When the deformation temperature was raised to 880°C, the microstructure differed significantly from that observed at 800°C and 840°C. As shown in Figure 9, there was little to no spheroidized α phase present at 880°C. As previously mentioned, the phase transformation temperature for the alloy under study is 910°C, suggesting that deformation-induced phase transformation may occur during hot deformation, altering the phase morphology within the alloy. Figure 9 shows that post-880°C deformation, dynamic recrystallization of β grains dominated, with numerous recrystallized β grains forming a "necklace-like" structure at the grain boundaries.
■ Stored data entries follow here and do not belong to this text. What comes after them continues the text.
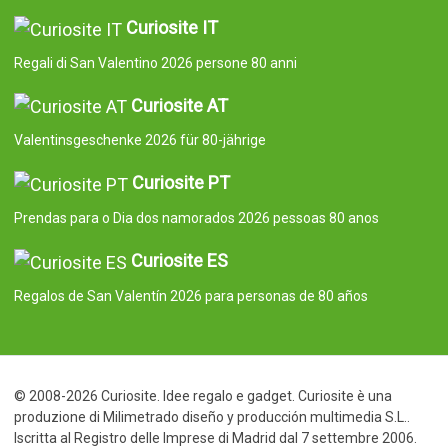
Curiosite IT
Regali di San Valentino 2026 persone 80 anni
Curiosite AT
Valentinsgeschenke 2026 für 80-jährige
Curiosite PT
Prendas para o Dia dos namorados 2026 pessoas 80 anos
Curiosite ES
Regalos de San Valentín 2026 para personas de 80 años
© 2008-2026 Curiosite. Idee regalo e gadget. Curiosite è una
produzione di Milimetrado diseño y producción multimedia S.L..
Iscritta al Registro delle Imprese di Madrid dal 7 settembre 2006.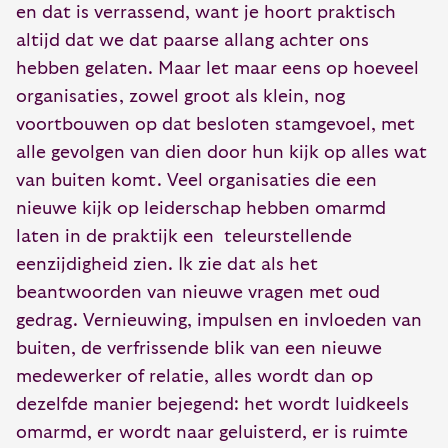
en dat is verrassend, want je hoort praktisch
altijd dat we dat paarse allang achter ons
hebben gelaten. Maar let maar eens op hoeveel
organisaties, zowel groot als klein, nog
voortbouwen op dat besloten stamgevoel, met
alle gevolgen van dien door hun kijk op alles wat
van buiten komt. Veel organisaties die een
nieuwe kijk op leiderschap hebben omarmd
laten in de praktijk een teleurstellende
eenzijdigheid zien. Ik zie dat als het
beantwoorden van nieuwe vragen met oud
gedrag. Vernieuwing, impulsen en invloeden van
buiten, de verfrissende blik van een nieuwe
medewerker of relatie, alles wordt dan op
dezelfde manier bejegend: het wordt luidkeels
omarmd, er wordt naar geluisterd, er is ruimte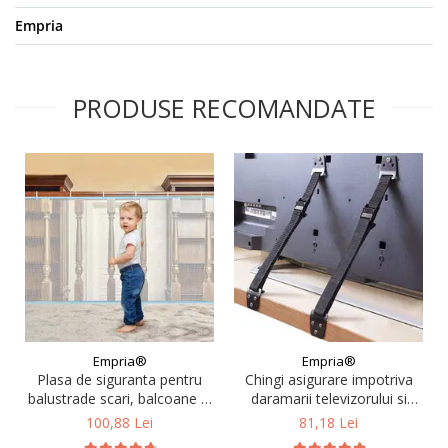
Empria
PRODUSE RECOMANDATE
Empria®
Empria®
Plasa de siguranta pentru
Chingi asigurare impotriva
balustrade scari, balcoane si
daramarii televizorului si
terase, 300 x 78 cm, alb
mobilierului, din nailon si
100,88 Lei
81,18 Lei
metal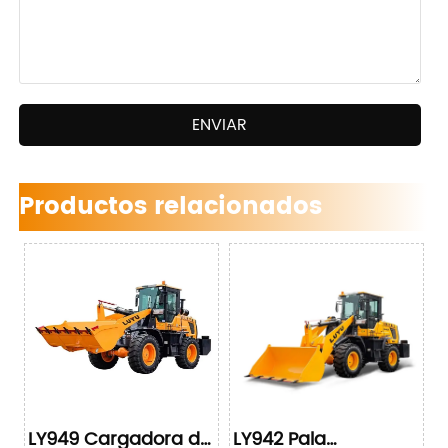
ENVIAR
Productos relacionados
LY949 Cargadora de
LY942 Pala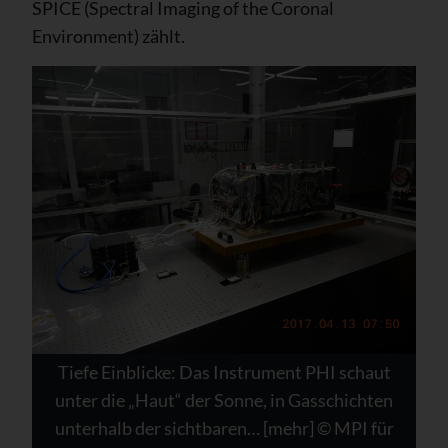
SPICE (Spectral Imaging of the Coronal
Environment) zählt.
Tiefe Einblicke: Das Instrument PHI schaut
unter die „Haut“ der Sonne, in Gasschichten
unterhalb der sichtbaren… [mehr] © MPI für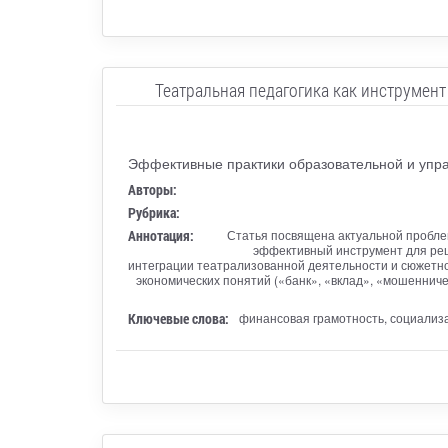
Театральная педагогика как инструме
Эффективные практики образовательной и упра
Авторы:
Рубрика:
Аннотация:
Статья посвящена актуальной пробле
эффективный инструмент для реше
интеграции театрализованной деятельности и сюжетно
экономических понятий («банк», «вклад», «мошеннич
Ключевые слова:
финансовая грамотность, социализа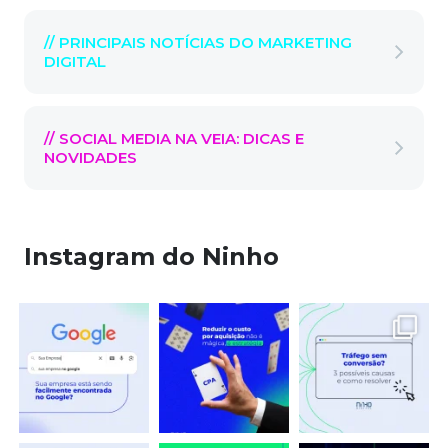
// PRINCIPAIS NOTÍCIAS DO MARKETING
DIGITAL
// SOCIAL MEDIA NA VEIA: DICAS E
NOVIDADES
Instagram do Ninho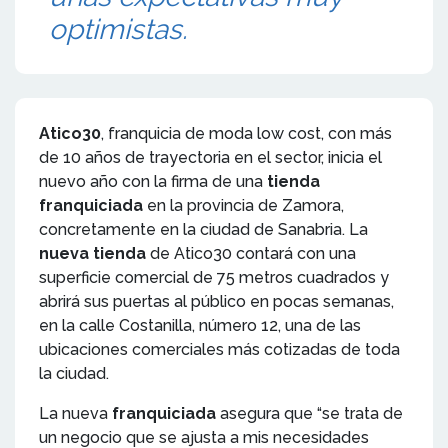
optimistas.
Atico30
, franquicia de moda low cost, con más
de 10 años de trayectoria en el sector, inicia el
nuevo año con la firma de una
tienda
franquiciada
en la provincia de Zamora,
concretamente en la ciudad de Sanabria. La
nueva tienda
de Atico30 contará con una
superficie comercial de 75 metros cuadrados y
abrirá sus puertas al público en pocas semanas,
en la calle Costanilla, número 12, una de las
ubicaciones comerciales más cotizadas de toda
la ciudad.
La nueva
franquiciada
asegura que “se trata de
un negocio que se ajusta a mis necesidades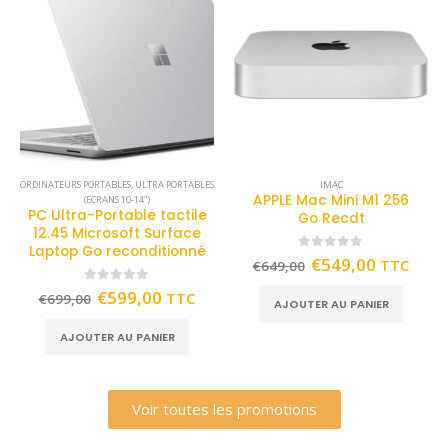
ORDINATEURS PORTABLES
,
ULTRA PORTABLES
IMAC
APPLE Mac Mini M1 256
(ECRANS 10-14")
PC Ultra-Portable tactile
Go Recdt
12.45 Microsoft Surface
Laptop Go reconditionné
0
out of 5
€
549,00
TTC
€
649,00
0
out of 5
€
599,00
TTC
€
699,00
AJOUTER AU PANIER
AJOUTER AU PANIER
Voir toutes les promotions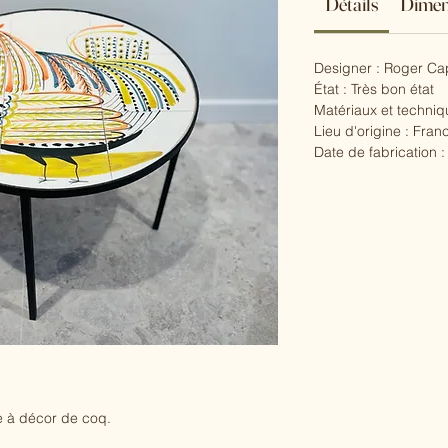
Détails
Dimen
Designer : Roger Ca
État : Très bon état
Matériaux et techniq
Lieu d'origine : Fran
Date de fabrication 
e à décor de coq.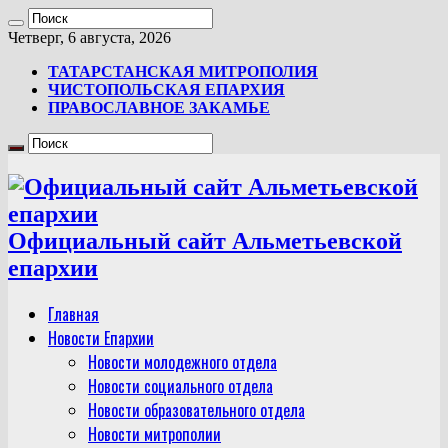
Четверг, 6 августа, 2026
ТАТАРСТАНСКАЯ МИТРОПОЛИЯ
ЧИСТОПОЛЬСКАЯ ЕПАРХИЯ
ПРАВОСЛАВНОЕ ЗАКАМЬЕ
Официальный сайт Альметьевской
епархии
Главная
Новости Епархии
Новости молодежного отдела
Новости социального отдела
Новости образовательного отдела
Новости митрополии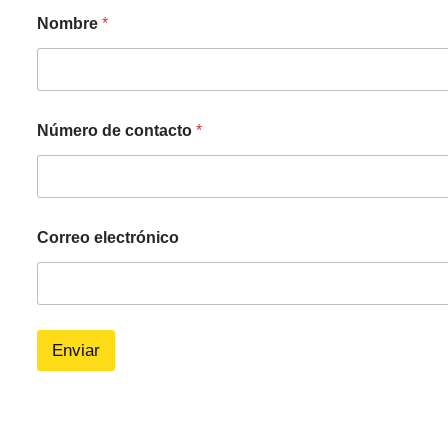
Nombre
*
Número de contacto
*
Correo electrónico
Enviar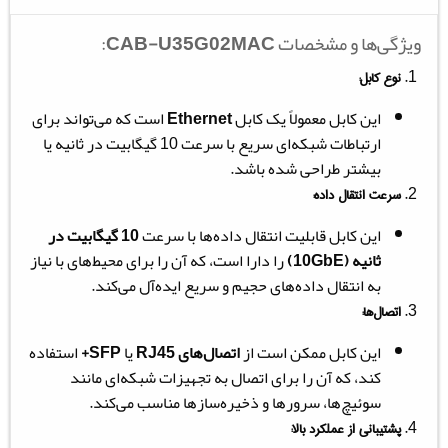
ویژگی‌ها و مشخصات
CAB-U35G02MAC
:
نوع کابل:
این کابل معمولاً یک کابل
Ethernet
است که می‌تواند برای
ارتباطات شبکه‌ای سریع با سرعت 10 گیگابیت در ثانیه یا
بیشتر طراحی شده باشد.
سرعت انتقال داده:
این کابل قابلیت انتقال داده‌ها با سرعت
10 گیگابیت در
ثانیه (10GbE)
را دارا است، که آن را برای محیط‌های با نیاز
به انتقال داده‌های حجیم و سریع ایده‌آل می‌کند.
اتصال‌ها:
این کابل ممکن است از
اتصال‌های RJ45
یا
SFP+
استفاده
کند، که آن را برای اتصال به تجهیزات شبکه‌ای مانند
سوئیچ‌ها، سرورها و ذخیره‌سازها مناسب می‌کند.
پشتیبانی از عملکرد بالا: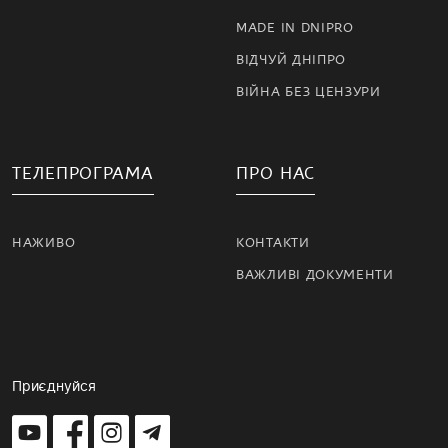
MADE IN DNIPRO
ВІДЧУЙ ДНІПРО
ВІЙНА БЕЗ ЦЕНЗУРИ
ТЕЛЕПРОГРАМА
ПРО НАС
НАЖИВО
КОНТАКТИ
ВАЖЛИВІ ДОКУМЕНТИ
Приєднуйся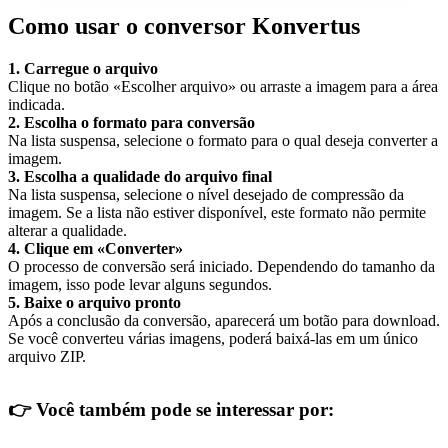
Como usar o conversor Konvertus
1. Carregue o arquivo
Clique no botão «Escolher arquivo» ou arraste a imagem para a área
indicada.
2. Escolha o formato para conversão
Na lista suspensa, selecione o formato para o qual deseja converter a
imagem.
3. Escolha a qualidade do arquivo final
Na lista suspensa, selecione o nível desejado de compressão da
imagem. Se a lista não estiver disponível, este formato não permite
alterar a qualidade.
4. Clique em «Converter»
O processo de conversão será iniciado. Dependendo do tamanho da
imagem, isso pode levar alguns segundos.
5. Baixe o arquivo pronto
Após a conclusão da conversão, aparecerá um botão para download.
Se você converteu várias imagens, poderá baixá-las em um único
arquivo ZIP.
👉
Você também pode se interessar por: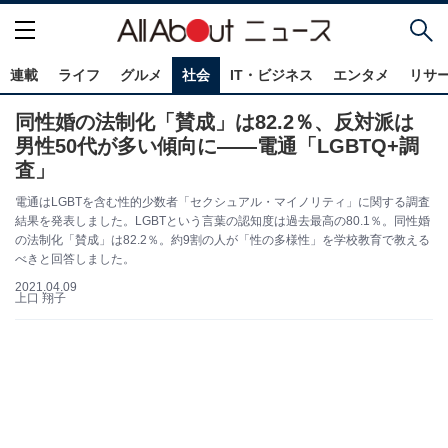
連載
ライフ
グルメ
社会
IT・ビジネス
エンタメ
リサ
同性婚の法制化「賛成」は82.2％、反対派は
男性50代が多い傾向に――電通「LGBTQ+調
査」
電通はLGBTを含む性的少数者「セクシュアル・マイノリティ」に関する調査
結果を発表しました。LGBTという言葉の認知度は過去最高の80.1％。同性婚
の法制化「賛成」は82.2％。約9割の人が「性の多様性」を学校教育で教える
べきと回答しました。
2021.04.09
上口 翔子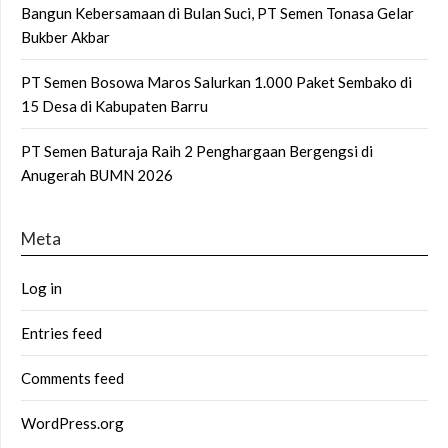
Bangun Kebersamaan di Bulan Suci, PT Semen Tonasa Gelar
Bukber Akbar
PT Semen Bosowa Maros Salurkan 1.000 Paket Sembako di
15 Desa di Kabupaten Barru
PT Semen Baturaja Raih 2 Penghargaan Bergengsi di
Anugerah BUMN 2026
Meta
Log in
Entries feed
Comments feed
WordPress.org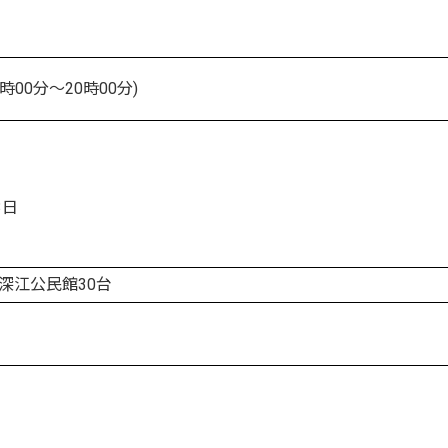
2時00分～20時00分)
3日
深江公民館30台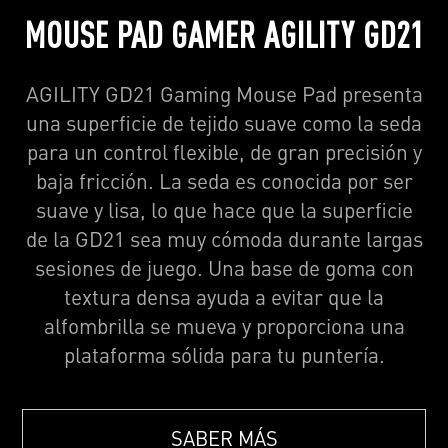
MOUSE PAD GAMER AGILITY GD21
AGILITY GD21 Gaming Mouse Pad presenta
una superficie de tejido suave como la seda
para un control flexible, de gran precisión y
baja fricción. La seda es conocida por ser
suave y lisa, lo que hace que la superficie
de la GD21 sea muy cómoda durante largas
sesiones de juego. Una base de goma con
textura densa ayuda a evitar que la
alfombrilla se mueva y proporciona una
plataforma sólida para tu puntería.
SABER MÁS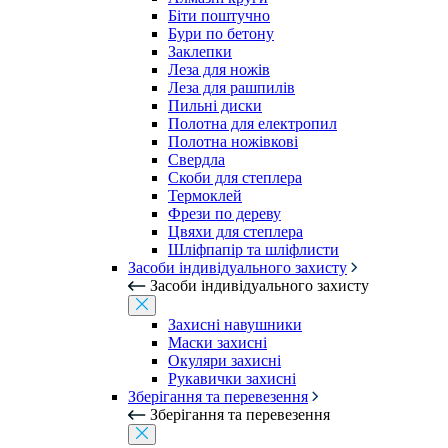
Біти поштучно
Бури по бетону
Заклепки
Леза для ножів
Леза для рашпилів
Пильні диски
Полотна для електропил
Полотна ножівкові
Свердла
Скоби для степлера
Термоклей
Фрези по дереву
Цвяхи для степлера
Шліфпапір та шліфлисти
Засоби індивідуального захисту
Засоби індивідуального захисту
Захисні навушники
Маски захисні
Окуляри захисні
Рукавички захисні
Зберігання та перевезення
Зберігання та перевезення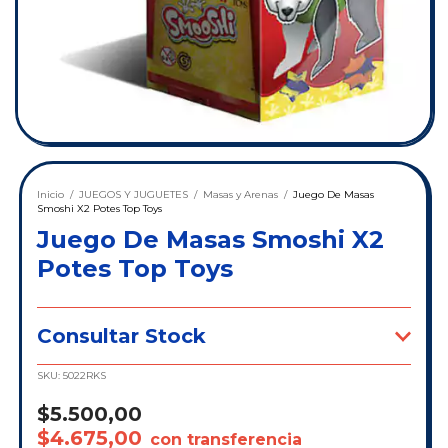
Inicio
/
JUEGOS Y JUGUETES
/
Masas y Arenas
/
Juego De Masas
Smoshi X2 Potes Top Toys
Juego De Masas Smoshi X2
Potes Top Toys
Consultar Stock
SKU:
5022RKS
$5.500,00
$4.675,00
con transferencia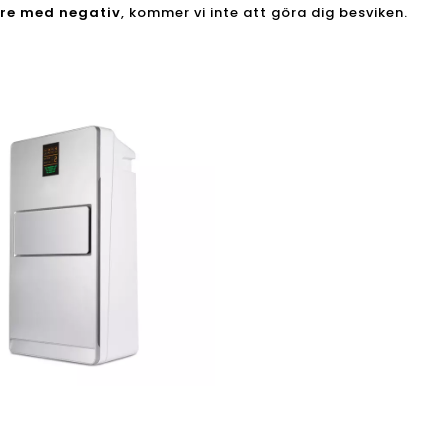
are med negativ
, kommer vi inte att göra dig besviken.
Similar microstructural changes have been observed in the hot deformation of Ti-6242S alloy.

Fig.9 Microstructure of SP700 titanium alloy deformed at 880 ℃/1 s–1/30%

3、 Conclusions

1.The high-temperature flow behavior of SP700 titanium alloy is closely related to deformation temperature, strain rate, and compression deformation. During compression deformation at high temperatures (840–880°C), the alloy exhibits steady-state flow characteristics. In contrast, at lower temperatures (800°C) with a compression deformation of 50%, the alloy displays dynamic softening characteristics.

2.Under deformation conditions of 800–880°C, strain rates of 1–10 s⁻¹, and compression deformation of 30%–50%, the primary microstructural changes in SP700 titanium alloy during hot compression deformation are the spheroidization of the α lamellae and the recrystallization of the β phase. As the deformation temperature decreases and the strain rate increases, the degree of spheroidization of the α lamellae increases. Additionally, a larger amount of compression deformation promotes the occurrence of dynamic recrystallization in the alloy.

3.After high-temperature compression deformation, continuous orientation differences develop within the α lamellae perpendicular to the compression axis, causing undulations at the interface and forming unstable dihedral angles. Within the α lamellae parallel to the compression axis, discontinuous orientation differences emerge, creating new α/α interfaces. The β phase wedges into the α lamellae at the dihedral angles or the new α/α interfaces, leading to the fracture and separation of the lamellae, which subsequently undergo spheroidization under high-temperature conditions.